§ Instructions for the task: Start at the top of the records and, please, print each line exactly through the line that contains "8173 kez okundu", leaving out all pictures.

§ Material provided:
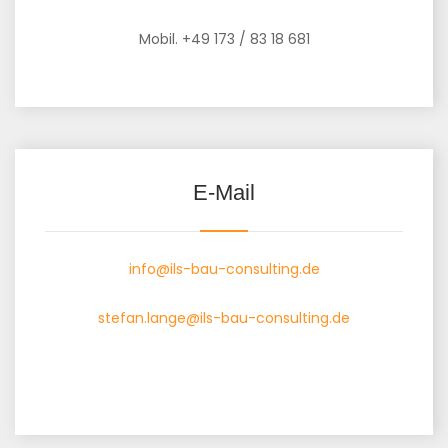
Mobil. +49 173 / 83 18 681
E-Mail
info@ils-bau-consulting.de
stefan.lange@ils-bau-consulting.de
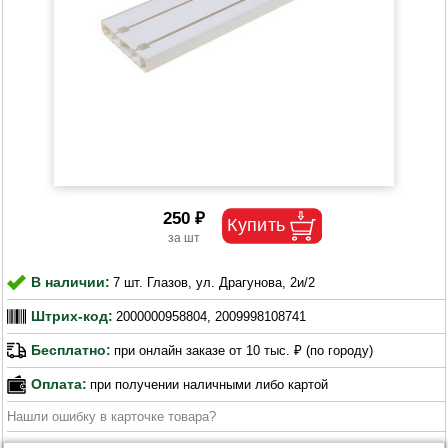
250 ₽
В наличии:
7 шт. Глазов, ул. Драгунова, 2и/2
Штрих-код:
2000000958804, 2009998108741
Бесплатно:
при онлайн заказе от 10 тыс. ₽ (по городу)
Оплата:
при получении наличными либо картой
Нашли ошибку в карточке товара?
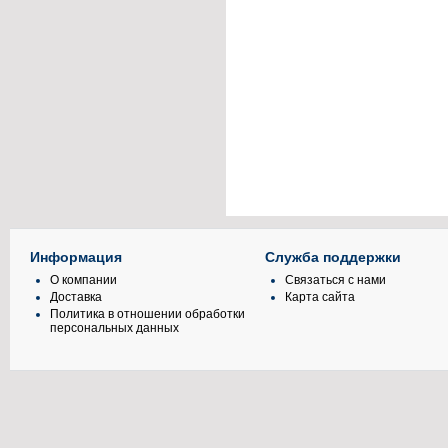
Информация
Служба поддержки
О компании
Связаться с нами
Доставка
Карта сайта
Политика в отношении обработки
персональных данных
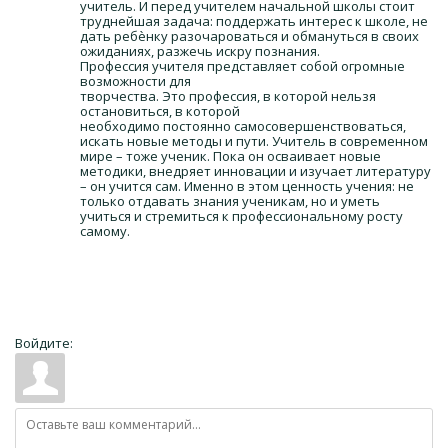
учитель. И перед учителем начальной школы стоит
труднейшая задача: поддержать интерес к школе, не
дать ребѐнку разочароваться и обмануться в своих
ожиданиях, разжечь искру познания.
Профессия учителя представляет собой огромные
возможности для
творчества. Это профессия, в которой нельзя
остановиться, в которой
необходимо постоянно самосовершенствоваться,
искать новые методы и пути. Учитель в современном
мире – тоже ученик. Пока он осваивает новые
методики, внедряет инновации и изучает литературу
– он учится сам. Именно в этом ценность учения: не
только отдавать знания ученикам, но и уметь
учиться и стремиться к профессиональному росту
самому.
Войдите:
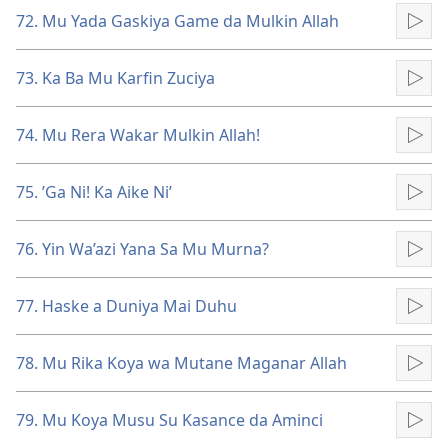
72. Mu Yada Gaskiya Game da Mulkin Allah
Kun
73. Ka Ba Mu Karfin Zuciya
Kun
74. Mu Rera Wakar Mulkin Allah!
Kun
75. ’Ga Ni! Ka Aike Ni’
Kun
76. Yin Wa’azi Yana Sa Mu Murna?
Kun
77. Haske a Duniya Mai Duhu
Kun
78. Mu Rika Koya wa Mutane Maganar Allah
Kun
79. Mu Koya Musu Su Kasance da Aminci
Kun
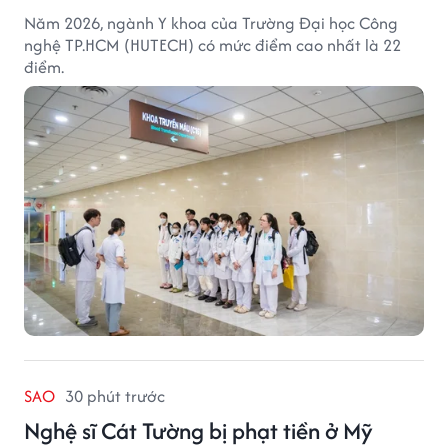
Năm 2026, ngành Y khoa của Trường Đại học Công
nghệ TP.HCM (HUTECH) có mức điểm cao nhất là 22
điểm.
SAO
30 phút trước
Nghệ sĩ Cát Tường bị phạt tiền ở Mỹ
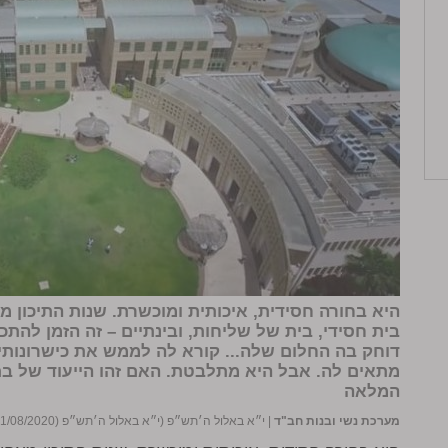
היא בחורה חסידית, איכותית ומוכשרת. שנות התיכון מ
בית חסידי, בית של שליחות, ובינתיים – זה הזמן להתכ
דוחק בה החלום שלה... קורא לה לממש את כישרונותי
מתאים לה. אבל היא מתלבטת. האם זהו הייעוד של בת
המלאה
מערכת נשי ובנות חב"ד
|
י״א באלול ה׳תש״פ (י״א באלול ה׳תש״פ (31/08/2020))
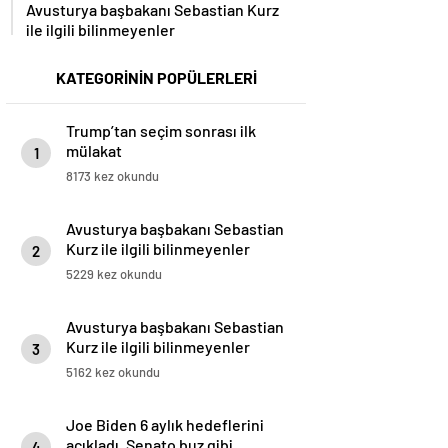
Avusturya başbakanı Sebastian Kurz
ile ilgili bilinmeyenler
KATEGORİNİN POPÜLERLERİ
Trump’tan seçim sonrası ilk
mülakat
1
8173 kez okundu
Avusturya başbakanı Sebastian
Kurz ile ilgili bilinmeyenler
2
5229 kez okundu
Avusturya başbakanı Sebastian
Kurz ile ilgili bilinmeyenler
3
5162 kez okundu
Joe Biden 6 aylık hedeflerini
açıkladı. Senato buz gibi…
4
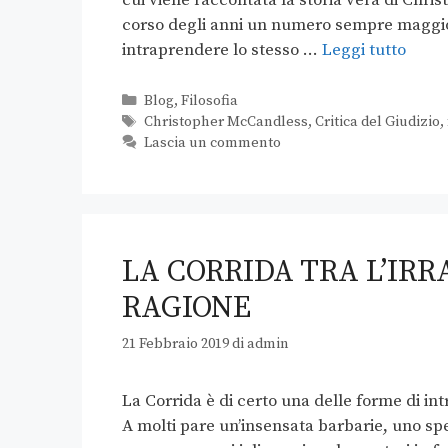
corso degli anni un numero sempre maggiore
intraprendere lo stesso …
Leggi tutto
Blog
,
Filosofia
Christopher McCandless
,
Critica del Giudizio
,
Lascia un commento
LA CORRIDA TRA L’IRR
RAGIONE
21 Febbraio 2019
di
admin
La Corrida è di certo una delle forme di int
A molti pare un’insensata barbarie, uno spe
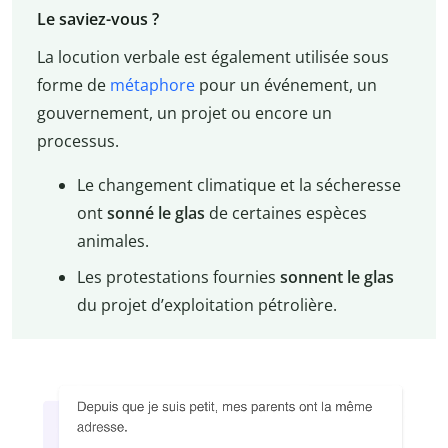
Le saviez-vous ?
La locution verbale est également utilisée sous
forme de
métaphore
pour un événement, un
gouvernement, un projet ou encore un
processus.
Le changement climatique et la sécheresse
ont
sonné le glas
de certaines espèces
animales.
Les protestations fournies
sonnent le glas
du projet d’exploitation pétrolière.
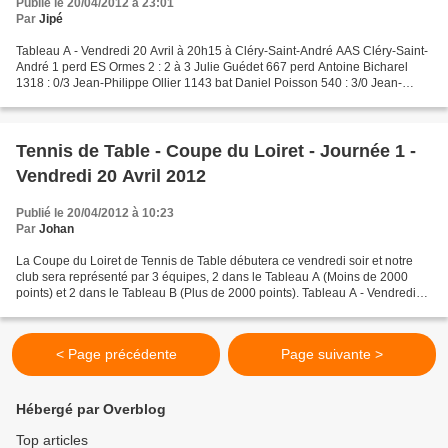
Publié le 20/04/2012 à 23:01
Par
Jipé
Tableau A - Vendredi 20 Avril à 20h15 à Cléry-Saint-André AAS Cléry-Saint-
André 1 perd ES Ormes 2 : 2 à 3 Julie Guédet 667 perd Antoine Bicharel
1318 : 0/3 Jean-Philippe Ollier 1143 bat Daniel Poisson 540 : 3/0 Jean-
Philippe Ollier - Pascal Amary perdent...
Tennis de Table - Coupe du Loiret - Journée 1 -
Vendredi 20 Avril 2012
Publié le 20/04/2012 à 10:23
Par
Johan
La Coupe du Loiret de Tennis de Table débutera ce vendredi soir et notre
club sera représenté par 3 équipes, 2 dans le Tableau A (Moins de 2000
points) et 2 dans le Tableau B (Plus de 2000 points). Tableau A - Vendredi
20 Avril à 20h15 à La Chapelle AAS...
< Page précédente
Page suivante >
Hébergé par Overblog
Top articles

§ Task output:
Mobil. +49 173 / 83 18 681
E-Mail
info@ils-bau-consulting.de
stefan.lange@ils-bau-consulting.de
250 ₽
В наличии:
7 шт. Глазов, ул. Драгунова, 2и/2
Штрих-код:
2000000958804, 2009998108741
Бесплатно:
при онлайн заказе от 10 тыс. ₽ (по городу)
Оплата:
при получении наличными либо картой
Нашли ошибку в карточке товара?
Информация
Служба поддержки
О компании
Связаться с нами
Доставка
Карта сайта
Политика в отношении обработки
персональных данных
учитель. И перед учителем начальной школы стоит
труднейшая задача: поддержать интерес к школе, не
дать ребѐнку разочароваться и обмануться в своих
ожиданиях, разжечь искру познания.
Профессия учителя представляет собой огромные
возможности для
творчества. Это профессия, в которой нельзя
остановиться, в которой
необходимо постоянно самосовершенствоваться,
искать новые методы и пути. Учитель в современном
мире – тоже ученик. Пока он осваивает новые
методики, внедряет инновации и изучает литературу
– он учится сам. Именно в этом ценность учения: не
только отдавать знания ученикам, но и уметь
учиться и стремиться к профессиональному росту
самому.
Войдите:
72. Mu Yada Gaskiya Game da Mulkin Allah
Kun
73. Ka Ba Mu Karfin Zuciya
Kun
74. Mu Rera Wakar Mulkin Allah!
Kun
75. ’Ga Ni! Ka Aike Ni’
Kun
76. Yin Wa’azi Yana Sa Mu Murna?
Kun
77. Haske a Duniya Mai Duhu
Kun
78. Mu Rika Koya wa Mutane Maganar Allah
Kun
79. Mu Koya Musu Su Kasance da Aminci
Kun
Năm 2026, ngành Y khoa của Trường Đại học Công
nghệ TP.HCM (HUTECH) có mức điểm cao nhất là 22
điểm.
SAO
30 phút trước
Nghệ sĩ Cát Tường bị phạt tiền ở Mỹ
היא בחורה חסידית, איכותית ומוכשרת. שנות התיכון מ
בית חסידי, בית של שליחות, ובינתיים – זה הזמן להתכ
דוחק בה החלום שלה... קורא לה לממש את כישרונותי
מתאים לה. אבל היא מתלבטת. האם זהו הייעוד של בת
המלאה
מערכת נשי ובנות חב"ד
|
י״א באלול ה׳תש״פ (י״א באלול ה׳תש״פ (31/08/2020))
Avusturya başbakanı Sebastian Kurz
ile ilgili bilinmeyenler
KATEGORİNİN POPÜLERLERİ
Trump’tan seçim sonrası ilk
mülakat
1
8173 kez okundu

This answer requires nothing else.